Question

Derive an expression for the determination of molecular mass of a non-volatile solute on the basis of depression of freezing point.

Answer 1

An expression for the depression of the freezing point can be derived in the same way as used for the elevation of the boiling point. The derivation is as follows:

If the curves AB, AC, BD and CE shown in Fig. are assumed to be straight lines, triangles ABD and ACE may be regarded as similar triangles.

For similar triangles ABD and ACE, we have

`(BD)/(CE) = (AD)/(AE)`

or `(T_f - T_1)/(T_f - T_2) = (p^circ - p_1)/(p^circ - p_2)`    ...(i)

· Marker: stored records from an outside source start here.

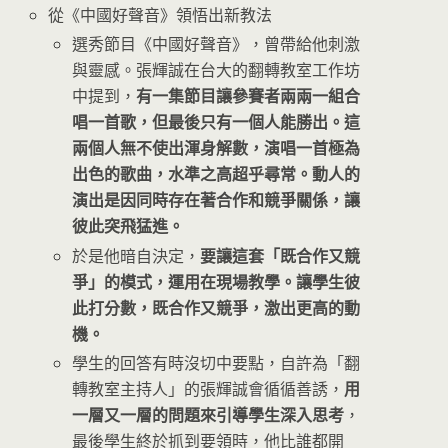
從《中國好聲音》領悟出新教法
選秀節目《中國好聲音》，曾帶給他刺激
與靈感。張輝誠在台大的翻轉教室工作坊
中提到，
有一集節目讓參賽者兩兩一組合
唱一首歌，但最後只有一個人能勝出。這
兩個人無不使出渾身解數，演唱一首極為
出色的歌曲，水準之高超乎尋常。動人的
演出是因同時存在著合作和競爭關係，讓
彼此突飛猛進。
於是他暗自決定，
要讓這套「既合作又競
爭」的模式，運用在現場教學。讓學生彼
此打分數，既合作又競爭，激出更高的動
機。
學生的回答有時沒切中要點，自許為「翻
轉教室主持人」的張輝誠會循循善誘，
用
一層又一層的問題來引導學生深入思考
，
最後學生終於抓到要領時，他比誰都開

where, p° = Vapour pressure of liquid solvent at its freezing point T_f

p₁ = Vapour pressure of solution I at temperature T₁

p₂ = Vapour pressure of solution II at temperature T₂

Eq. (i) can be written as

`(Delta T_(f_1))/(Delta T_(f_2)) = (Delta p_1)/(Delta p_2)`    ...(ii)

It follows from eq. (ii) that in general,

ΔT_f ∝ Δp    ...(iii)

Thus, depression of freezing point is directly proportional to the lowering of vapour pressure.

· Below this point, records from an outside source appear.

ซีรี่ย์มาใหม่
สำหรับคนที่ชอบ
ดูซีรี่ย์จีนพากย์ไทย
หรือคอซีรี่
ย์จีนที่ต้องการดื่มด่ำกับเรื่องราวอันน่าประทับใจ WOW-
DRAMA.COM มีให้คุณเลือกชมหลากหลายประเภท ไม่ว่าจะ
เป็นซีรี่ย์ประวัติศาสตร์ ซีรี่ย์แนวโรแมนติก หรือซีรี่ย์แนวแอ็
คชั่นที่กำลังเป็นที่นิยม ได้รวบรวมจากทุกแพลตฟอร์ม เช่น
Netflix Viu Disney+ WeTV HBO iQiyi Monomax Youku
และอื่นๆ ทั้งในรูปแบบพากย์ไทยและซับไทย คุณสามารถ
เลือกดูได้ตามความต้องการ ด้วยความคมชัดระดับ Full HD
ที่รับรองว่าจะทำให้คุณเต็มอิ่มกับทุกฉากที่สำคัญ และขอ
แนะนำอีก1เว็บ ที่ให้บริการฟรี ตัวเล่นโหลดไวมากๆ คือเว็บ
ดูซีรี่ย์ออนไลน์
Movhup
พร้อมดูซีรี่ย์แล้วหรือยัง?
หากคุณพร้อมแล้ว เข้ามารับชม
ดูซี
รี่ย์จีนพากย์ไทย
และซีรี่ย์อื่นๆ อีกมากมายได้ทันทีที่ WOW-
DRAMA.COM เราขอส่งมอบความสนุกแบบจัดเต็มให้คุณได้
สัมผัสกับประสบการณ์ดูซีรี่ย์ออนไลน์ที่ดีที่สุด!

According to Raoult’s law, for a dilute solution,

`(p^circ - p)/p^circ = (w M)/(W M')`

or `(Delta p)/p^circ = (w M)/(W M')`

or `Delta p = p^circ M xx w/(W M')`

Since p°M is a constant for a particular solvent, we have

`Delta p prop w/(W M')`    ....(iv)

Comparing eqs. (iii) and (iv), we have

`Delta T_f prop w/(W M')`    ...(v)

If W (mass of solvent) = 1 kg, `w/(W M')` represents the molality m of the solution. Therefore,

ΔT_f ∝ m

or ΔT_f ∝ k_f . m